** Data extracts follows **

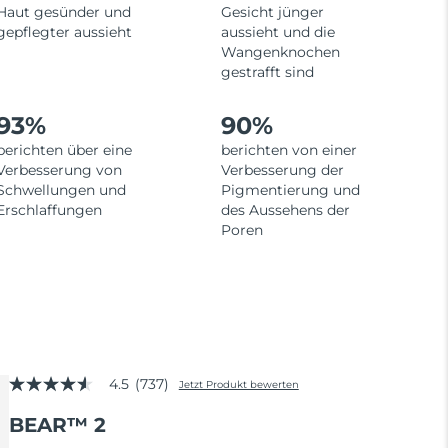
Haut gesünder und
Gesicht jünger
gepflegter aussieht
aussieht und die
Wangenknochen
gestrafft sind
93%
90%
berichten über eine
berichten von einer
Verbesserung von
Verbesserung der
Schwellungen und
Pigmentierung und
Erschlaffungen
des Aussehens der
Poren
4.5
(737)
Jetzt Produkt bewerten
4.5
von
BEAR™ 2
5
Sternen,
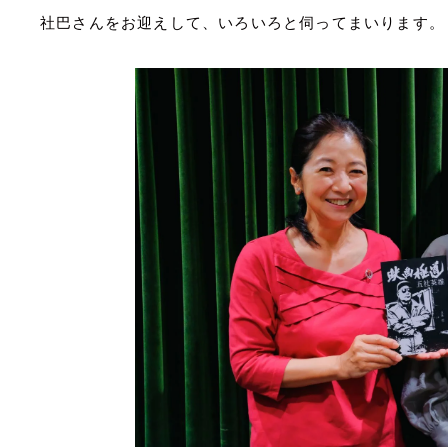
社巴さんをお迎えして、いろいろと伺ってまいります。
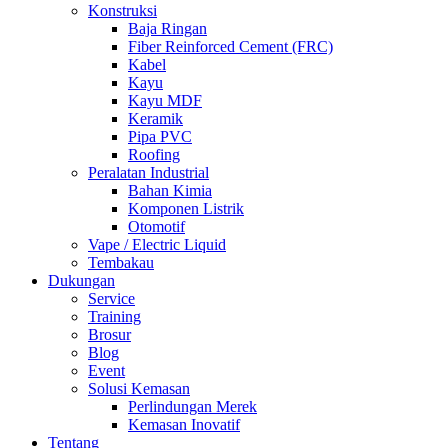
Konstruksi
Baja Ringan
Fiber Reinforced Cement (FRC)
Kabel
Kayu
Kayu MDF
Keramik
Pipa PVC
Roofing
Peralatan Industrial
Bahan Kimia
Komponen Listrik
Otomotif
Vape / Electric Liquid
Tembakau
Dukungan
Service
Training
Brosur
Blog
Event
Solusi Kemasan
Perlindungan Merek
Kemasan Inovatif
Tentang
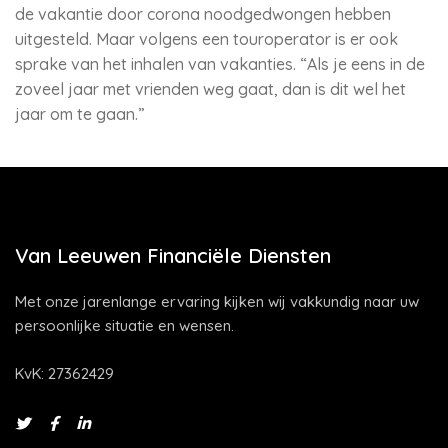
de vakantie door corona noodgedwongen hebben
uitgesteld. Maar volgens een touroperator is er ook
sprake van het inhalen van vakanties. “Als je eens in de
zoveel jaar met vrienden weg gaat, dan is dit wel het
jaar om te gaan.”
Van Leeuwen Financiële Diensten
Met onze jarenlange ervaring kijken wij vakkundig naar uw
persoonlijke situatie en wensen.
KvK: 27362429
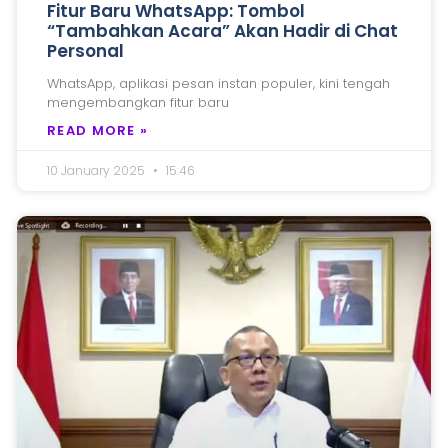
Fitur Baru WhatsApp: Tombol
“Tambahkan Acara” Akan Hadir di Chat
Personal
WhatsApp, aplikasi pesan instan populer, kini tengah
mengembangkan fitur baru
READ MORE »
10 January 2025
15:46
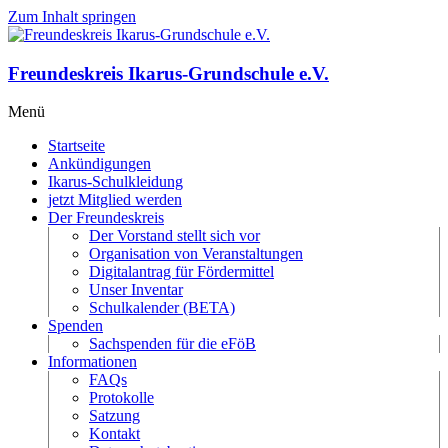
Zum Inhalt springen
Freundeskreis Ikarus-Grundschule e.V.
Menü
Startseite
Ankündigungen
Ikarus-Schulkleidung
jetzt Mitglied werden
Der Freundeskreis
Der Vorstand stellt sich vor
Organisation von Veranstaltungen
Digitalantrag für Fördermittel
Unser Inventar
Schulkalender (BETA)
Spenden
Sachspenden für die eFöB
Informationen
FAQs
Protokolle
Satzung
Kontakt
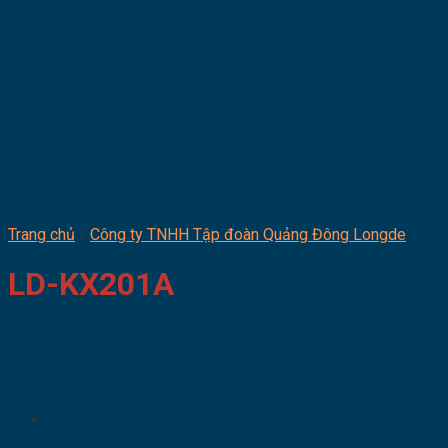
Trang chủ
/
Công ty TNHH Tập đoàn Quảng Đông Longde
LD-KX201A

** End of Data extracts **

## Task goal
Transcribe the data completely. No pictures should appear in the transcription.

## Solution to the problem
Haut gesünder und
Gesicht jünger
gepflegter aussieht
aussieht und die
Wangenknochen
gestrafft sind
93%
90%
berichten über eine
berichten von einer
Verbesserung von
Verbesserung der
Schwellungen und
Pigmentierung und
Erschlaffungen
des Aussehens der
Poren
4.5
(737)
Jetzt Produkt bewerten
4.5
von
BEAR™ 2
5
Sternen,
社巴さんをお迎えして、いろいろと伺ってまいります。
Konstruksi
Baja Ringan
Fiber Reinforced Cement (FRC)
Kabel
Kayu
Kayu MDF
Keramik
Pipa PVC
Roofing
Peralatan Industrial
Bahan Kimia
Komponen Listrik
Otomotif
Vape / Electric Liquid
Tembakau
Dukungan
Service
Training
Brosur
Blog
Event
Solusi Kemasan
Perlindungan Merek
Kemasan Inovatif
Tentang
de vakantie door corona noodgedwongen hebben
uitgesteld. Maar volgens een touroperator is er ook
sprake van het inhalen van vakanties. “Als je eens in de
zoveel jaar met vrienden weg gaat, dan is dit wel het
jaar om te gaan.”
Van Leeuwen Financiële Diensten
Met onze jarenlange ervaring kijken wij vakkundig naar uw
persoonlijke situatie en wensen.
KvK: 27362429
Fitur Baru WhatsApp: Tombol
“Tambahkan Acara” Akan Hadir di Chat
Personal
WhatsApp, aplikasi pesan instan populer, kini tengah
mengembangkan fitur baru
READ MORE »
10 January 2025
15:46
Zum Inhalt springen
Freundeskreis Ikarus-Grundschule e.V.
Menü
Startseite
Ankündigungen
Ikarus-Schulkleidung
jetzt Mitglied werden
Der Freundeskreis
Der Vorstand stellt sich vor
Organisation von Veranstaltungen
Digitalantrag für Fördermittel
Unser Inventar
Schulkalender (BETA)
Spenden
Sachspenden für die eFöB
Informationen
FAQs
Protokolle
Satzung
Kontakt
Trang chủ
/
Công ty TNHH Tập đoàn Quảng Đông Longde
LD-KX201A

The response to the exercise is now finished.